P/2011 P1 (McNaught)

Discovery
- Discovered by: Robert H. McNaught
- Discovery site: Siding Spring, Australia
- Discovery date: 1 August 2011

Orbital characteristics
- Epoch: 12 August 2011 (JD 2455793.5)
- Observation arc: 1.14 yr (415 days)
- Earliest precovery date: 6 December 2010
- Number of observations: 161
- Orbit type: Jupiter family · periodic
- Aphelion: 10.692 AU
- Perihelion: 4.952 AU
- Semi-major axis: 7.822 AU
- Eccentricity: 0.3669
- Orbital period: 21.88 years
- Inclination: 6.309°
- Longitude of ascending node: 10.082°
- Argument of periapsis: 342.120°
- Last perihelion: 24 July 2010
- T_{Jupiter}: 2.933
- Jupiter MOID: 0.001862 AU (278,600 km)

Physical characteristics
- Spectral type: (B–V) = 0.89±0.09 (V–R) = 0.42±0.07
- Comet total magnitude (M1): 6.8
- Comet nuclear magnitude (M2): 12.3
- Apparent magnitude: 17.1 (2011 apparition)

= P/2011 P1 (McNaught) =

Destroyed Jupiter family comet

P/2011 P1 (McNaught) was a Jupiter-family comet that passed extremely close to Jupiter on 4 December 2010 and disintegrated by 2012.

== Observational history ==
It was discovered on 1 August 2011 by astronomer Robert H. McNaught at the Siding Spring Observatory in New South Wales, Australia.
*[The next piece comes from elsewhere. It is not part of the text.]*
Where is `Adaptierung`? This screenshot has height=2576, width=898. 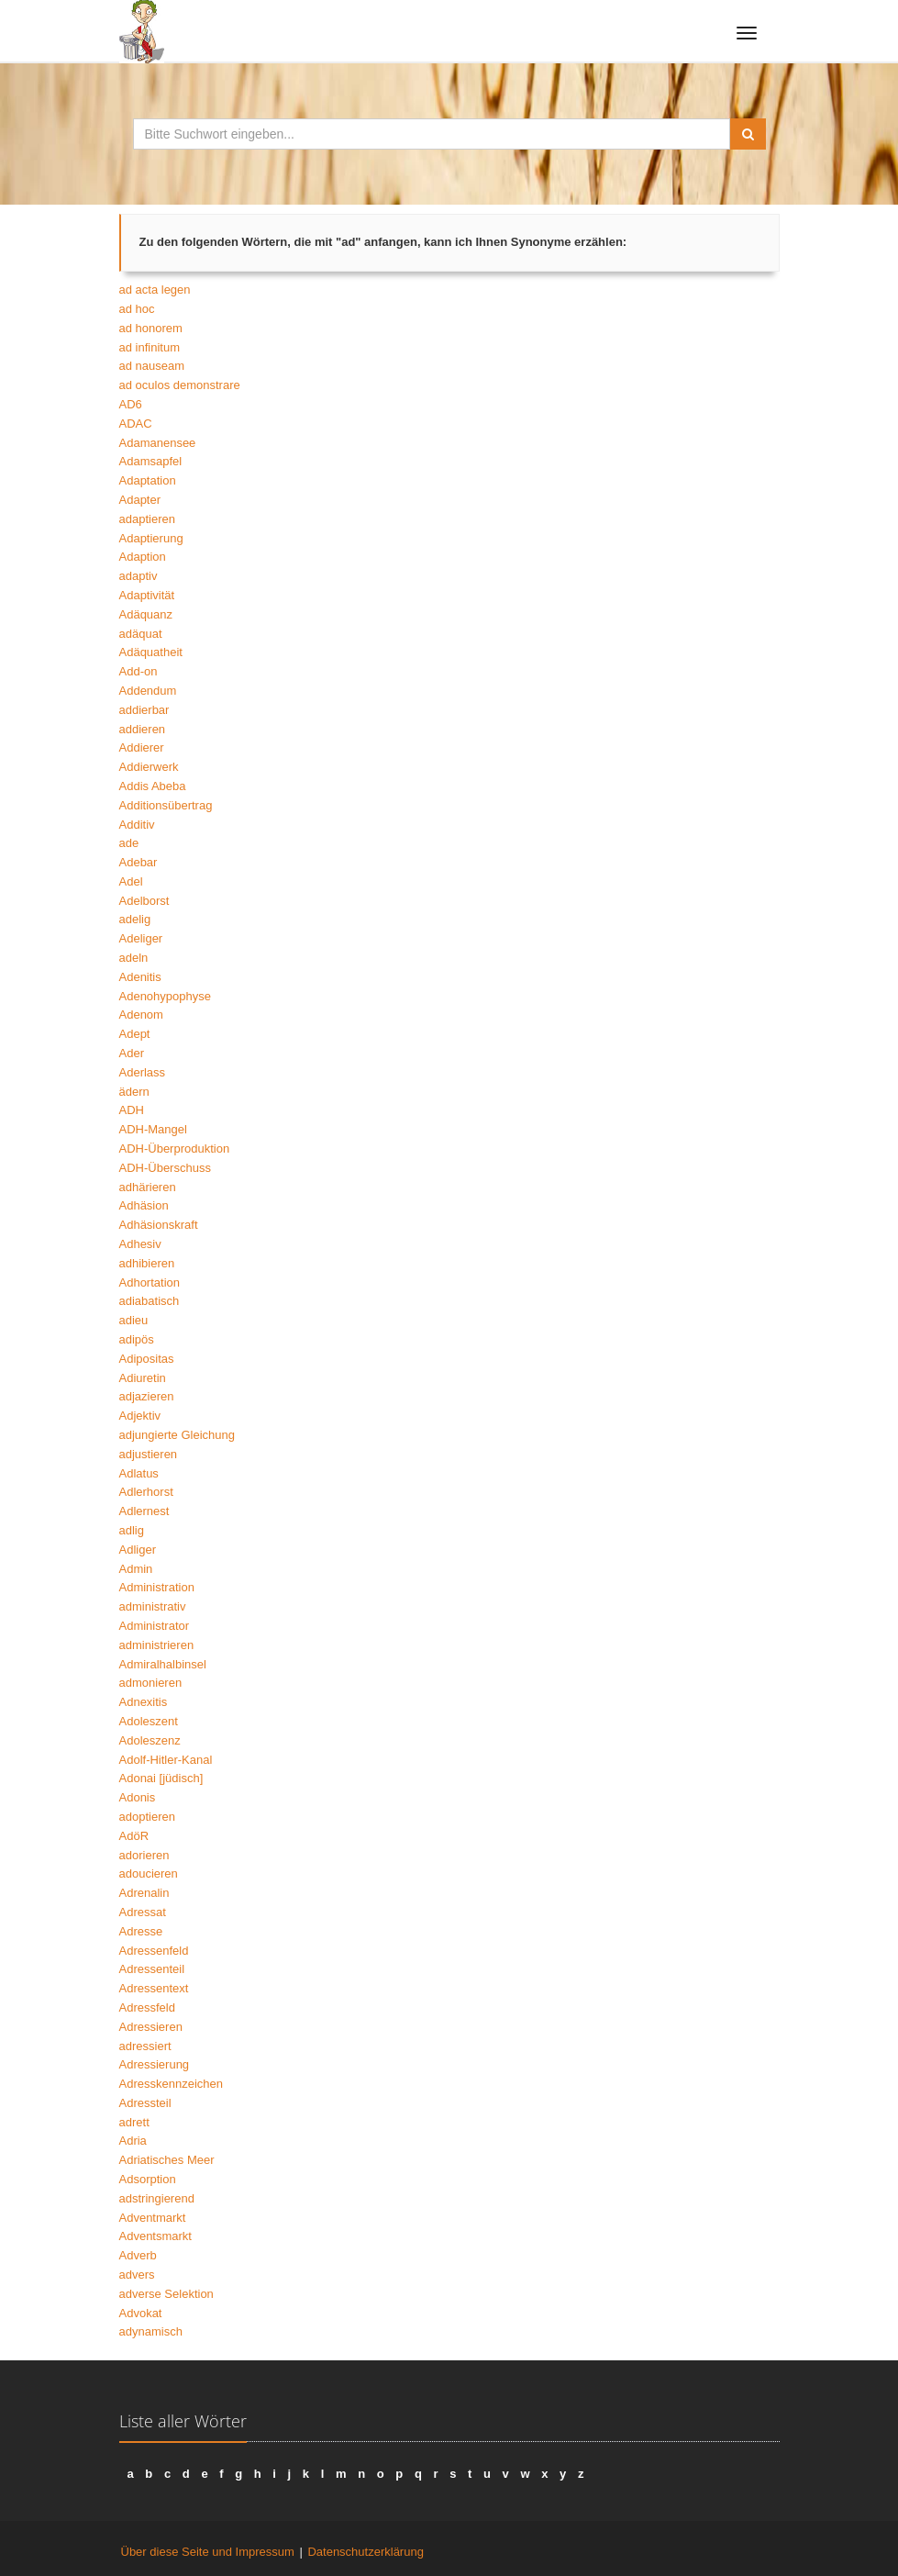 Adaptierung is located at coordinates (151, 538).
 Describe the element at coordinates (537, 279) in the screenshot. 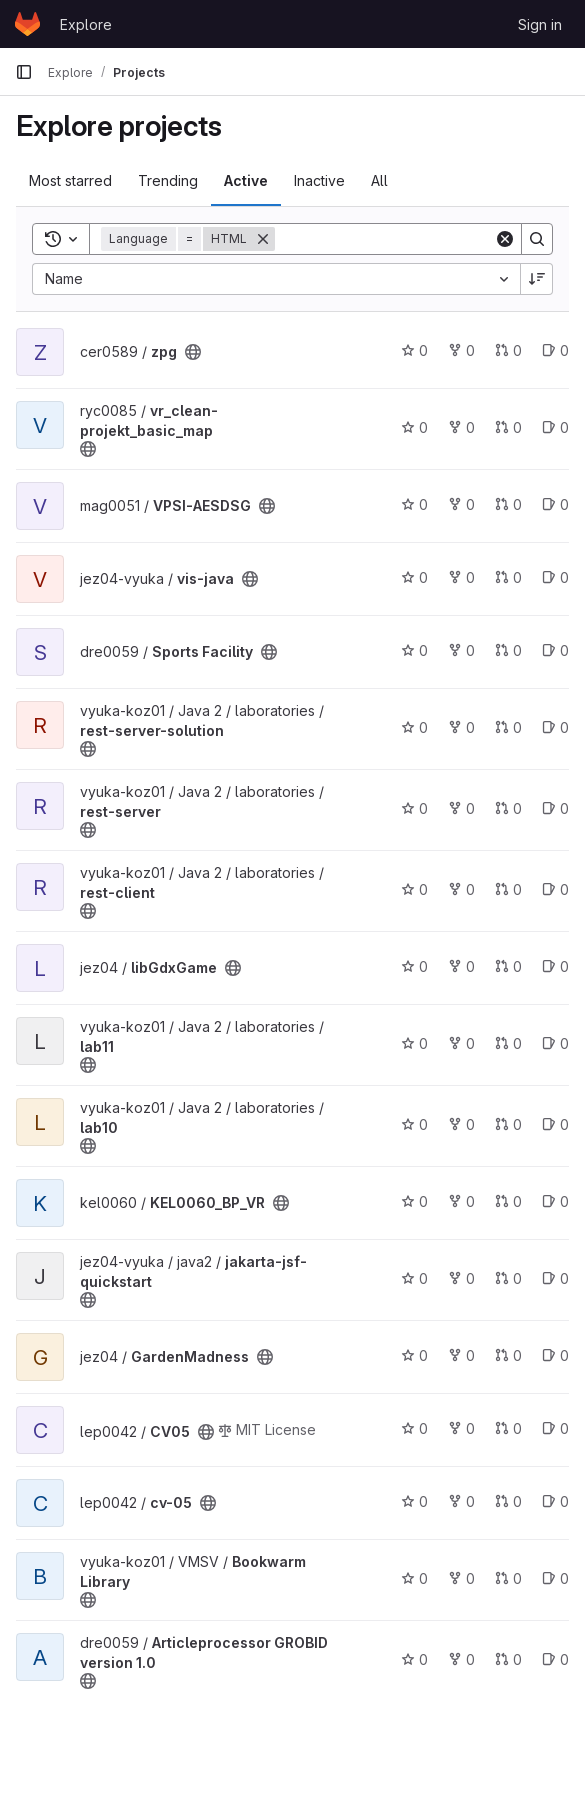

With an observation arc of 415 days, the comet's nominal orbit solution suggests that its 2010 approach distance was 0.00084 AU from Jupiter's center—well within Jupiter's Roche limit at which the comet would be torn apart by tidal forces. The earliest precovery image of the comet was taken by Pan-STARRS 1 on 6 December 2010, two days after the comet's close pass with Jupiter.